HUKUKİ NİTELENDİRME, DELİLLERİN VE İSTİNAF SEBEPLERİNİN DEĞERLENDİRİLMESİ
Asıl ve birleşen dava; haklı sebeple anonim şirketin feshi istemine ilişkindir.
Dosya içerisinde birleşen dosya davacılar vekilinin istinaf dilekçesinin davalı şirkete tebliğ edildiğine ilişkin bir bilgi ve belge bulunmadığı gibi, UYAP kayıtlarında da davalı şirkete birleşen dosya davacılar vekilinin istinaf dilekçesinin tebliğine ilişkin herhangi bir tebliğ evrakı yer almamaktadır.

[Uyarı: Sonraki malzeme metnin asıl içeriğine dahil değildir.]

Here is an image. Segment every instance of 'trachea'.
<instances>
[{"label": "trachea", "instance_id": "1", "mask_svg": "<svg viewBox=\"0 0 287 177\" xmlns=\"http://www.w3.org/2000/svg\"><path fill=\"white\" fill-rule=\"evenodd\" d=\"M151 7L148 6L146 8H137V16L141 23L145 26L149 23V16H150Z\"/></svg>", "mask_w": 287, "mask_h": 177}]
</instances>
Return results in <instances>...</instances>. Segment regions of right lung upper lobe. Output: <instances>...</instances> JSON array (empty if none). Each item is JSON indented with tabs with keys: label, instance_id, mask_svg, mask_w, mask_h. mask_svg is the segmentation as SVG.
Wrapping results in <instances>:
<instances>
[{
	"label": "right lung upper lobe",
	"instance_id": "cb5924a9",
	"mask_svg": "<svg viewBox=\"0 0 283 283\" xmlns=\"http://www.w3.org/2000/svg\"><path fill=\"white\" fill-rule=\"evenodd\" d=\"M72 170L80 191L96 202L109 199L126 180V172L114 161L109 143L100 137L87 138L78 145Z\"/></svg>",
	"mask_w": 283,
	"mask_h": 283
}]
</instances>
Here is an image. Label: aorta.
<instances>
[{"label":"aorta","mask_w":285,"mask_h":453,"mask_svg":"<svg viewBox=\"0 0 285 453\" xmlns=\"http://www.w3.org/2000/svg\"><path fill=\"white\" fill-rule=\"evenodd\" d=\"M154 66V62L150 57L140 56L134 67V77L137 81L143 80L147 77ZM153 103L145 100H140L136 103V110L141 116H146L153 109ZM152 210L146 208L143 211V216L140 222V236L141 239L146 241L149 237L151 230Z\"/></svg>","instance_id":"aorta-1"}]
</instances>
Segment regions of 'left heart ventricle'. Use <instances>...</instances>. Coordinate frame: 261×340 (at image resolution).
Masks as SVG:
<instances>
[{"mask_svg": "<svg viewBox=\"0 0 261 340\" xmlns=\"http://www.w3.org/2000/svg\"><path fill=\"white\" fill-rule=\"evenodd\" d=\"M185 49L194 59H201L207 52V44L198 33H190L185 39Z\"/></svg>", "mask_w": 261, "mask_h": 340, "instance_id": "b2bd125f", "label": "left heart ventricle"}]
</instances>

Hal böyle olunca, birleşen dosya davacılar vekilinin istinaf dilekçesinin davalı şirkete tebliğ edilip, katılma yoluyla istinaf süresi beklenilerek, katılma yoluyla istinaf yoluna başvurulmaması halinde dahi yeniden istinaf incelemesi yapılmak üzere Dairemize gönderilmesi amacıyla dosyanın ilk derece mahkemesine geri çevrilmesine karar vermek gerekmiş ve taktiren aşağıdaki şekilde hüküm kurulmuştur.

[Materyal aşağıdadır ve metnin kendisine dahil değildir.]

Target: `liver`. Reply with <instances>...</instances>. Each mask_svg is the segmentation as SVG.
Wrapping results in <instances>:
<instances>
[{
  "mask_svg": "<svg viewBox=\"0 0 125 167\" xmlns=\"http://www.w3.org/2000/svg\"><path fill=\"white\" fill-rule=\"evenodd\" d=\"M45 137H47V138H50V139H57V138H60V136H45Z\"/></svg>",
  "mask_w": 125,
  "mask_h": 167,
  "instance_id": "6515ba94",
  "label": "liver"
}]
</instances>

HÜKÜM: Yukarıda Açıklanan Nedenlerle;
1-Birleşen dosya davacılar vekilinin istinaf dilekçesinin davalı şirkete tebliğ edilip, katılma yoluyla istinaf süresi beklenilerek katılma yoluyla istinaf yoluna başvurulmaması halinde dahi dosyanın yeniden Dairemize gönderilmek üzere mahkemesine GERİ ÇEVRİLMESİNE,
Dosya üzerinde yapılan ön inceleme sonucunda HMK’nın 352. maddesi uyarınca kesin olmak üzere oy birliği ile karar verildi. 16/02/2023

Başkan Üye Üye Zabıt Katibi

Bu belge 5070 sayılı Elektronik İmza Kanunu hükümlerine göre UYAP sistemi üzerinden elektronik imza ile imzalanmıştır.